È stata in effetti l’Arabia Saudita, attraverso il Consiglio di cooperazione del Golfo (Ccg), a chiedere, il 7 marzo scorso, di intervenire in Libia e poi a convincere la Lega araba – che ormai controlla totalmente, dopo la caduta di Mubarak – a presentare la stessa richiesta al Consiglio di sicurezza dell’Onu il 10 marzo. Per intervenire militarmente gli Usa hanno voluto che, a presentare formalmente la richiesta, fossero gli arabi stessi. E chi meglio dell’Arabia Saudita lo poteva fare? Il 17 marzo il Consiglio di sicurezza ha autorizzato l’azione militare contro Gheddafi e il 19 sono iniziate le operazioni alle quali hanno partecipato anche alcuni Paesi arabi del Ccg.
E mentre i sauditi erano impegnati a promuovere l’opzione militare per «soccorrere» i civili libici, il 14 marzo i suoi militari insieme a poliziotti emirati sono entrati nel Bahrain per sostenere il sultano Al Khalifa e soffocare nel sangue la rivoluzione pacifica.
A guidare la mossa antirivoluzionaria per conto degli americani è il clan saudita dei Sudairi. Questa influente famiglia wahabita è di fatto guidata dal principe Bandar, soprannominato Bandar Bush per la profonda amicizia che lo lega all’ex presidente G.W. Bush. Nel settembre 2001 Bandar era ambasciatore dell’Arabia Saudita negli Usa. È lui che oggi gestisce i jihadisti (detti mujahidin) arabi formati dai servizi segreti sauditi e pakistani per combattere l’armata russa in Afhganistan. Al Qaeda, come ben si sa, fu creata per lo stesso scopo. I Sudairi, con i loro petro-dollari e la loro armata di estremisti islamici, sono tornati utili agli Usa per eliminare regimi laici considerati anti-americani come quello libico e soprattutto quello siriano.

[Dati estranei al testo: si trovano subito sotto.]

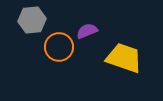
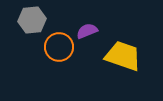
yellow trapezoid: moved 1 px left, 2 px up
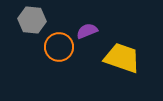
gray hexagon: rotated 12 degrees clockwise
yellow trapezoid: moved 1 px left, 2 px down
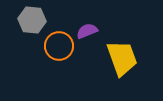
orange circle: moved 1 px up
yellow trapezoid: rotated 51 degrees clockwise
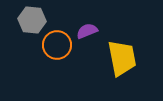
orange circle: moved 2 px left, 1 px up
yellow trapezoid: rotated 9 degrees clockwise
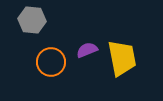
purple semicircle: moved 19 px down
orange circle: moved 6 px left, 17 px down
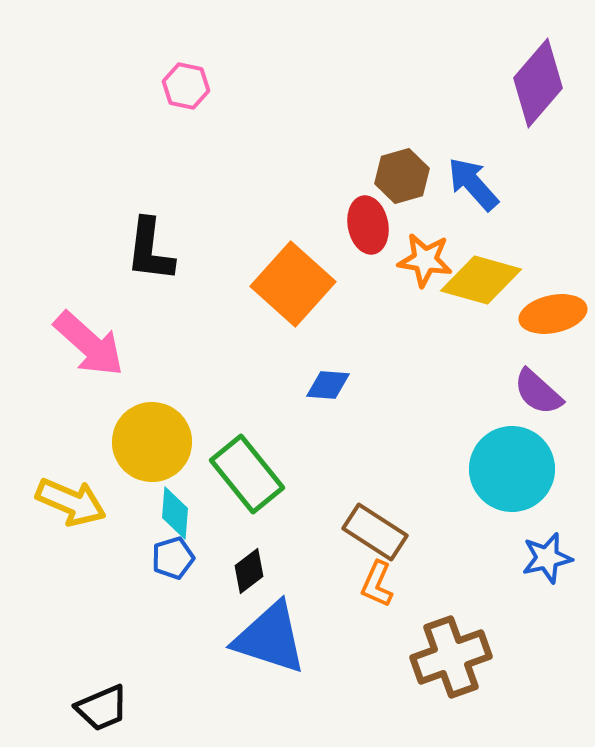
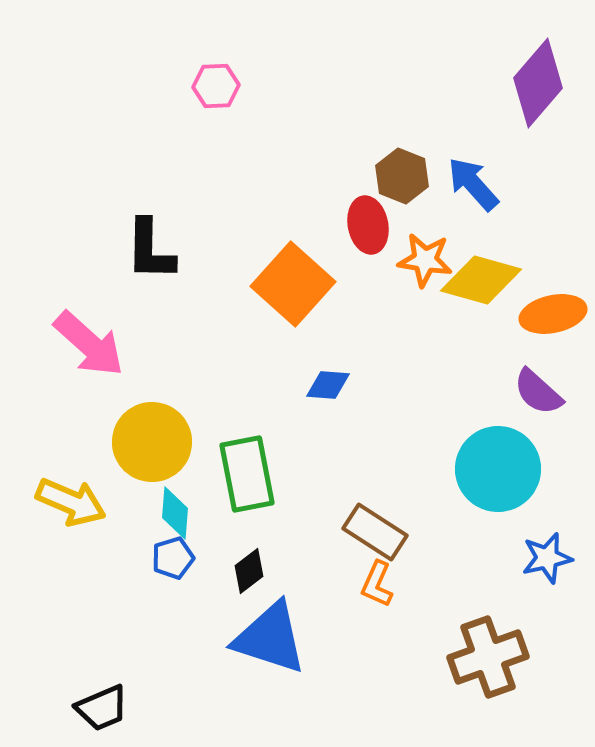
pink hexagon: moved 30 px right; rotated 15 degrees counterclockwise
brown hexagon: rotated 22 degrees counterclockwise
black L-shape: rotated 6 degrees counterclockwise
cyan circle: moved 14 px left
green rectangle: rotated 28 degrees clockwise
brown cross: moved 37 px right
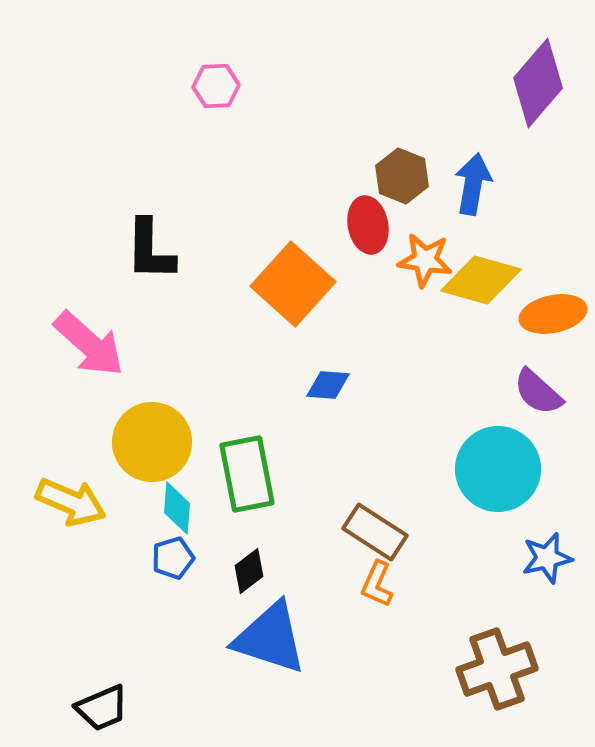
blue arrow: rotated 52 degrees clockwise
cyan diamond: moved 2 px right, 5 px up
brown cross: moved 9 px right, 12 px down
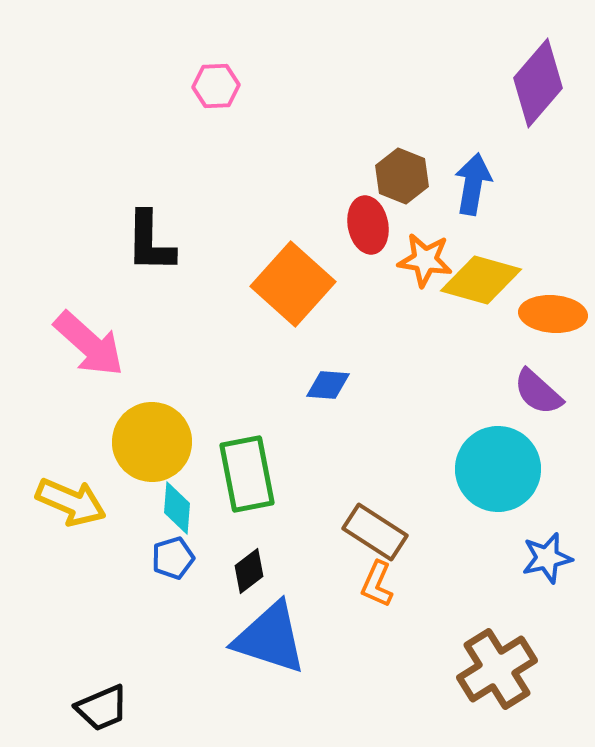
black L-shape: moved 8 px up
orange ellipse: rotated 16 degrees clockwise
brown cross: rotated 12 degrees counterclockwise
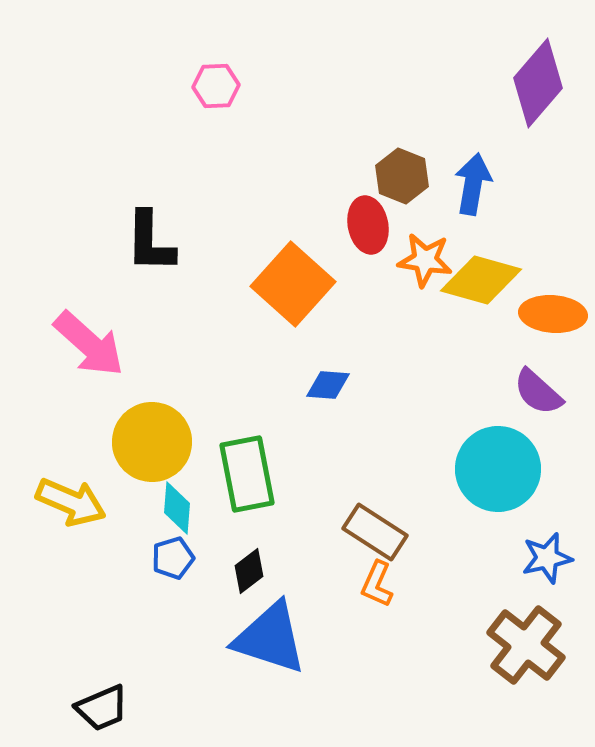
brown cross: moved 29 px right, 24 px up; rotated 20 degrees counterclockwise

Nel 2001 gli Usa lanciarono una vasta offensiva internazionale contro l’estremismo jihadista islamico e «approfittando» dell’occasione invasero e occuparono due paesi islamici di fondamentale importanza geopolitica: l’Afghanistan e l’Iraq. Nel 2011 gli islamisti sono ritornati ad essere alleati strategici della Casa Bianca nel riprendere il controllo politico e militare del mondo arabo-islamico che le rivoluzioni arabe stavano iniziando a rimettere in discussione.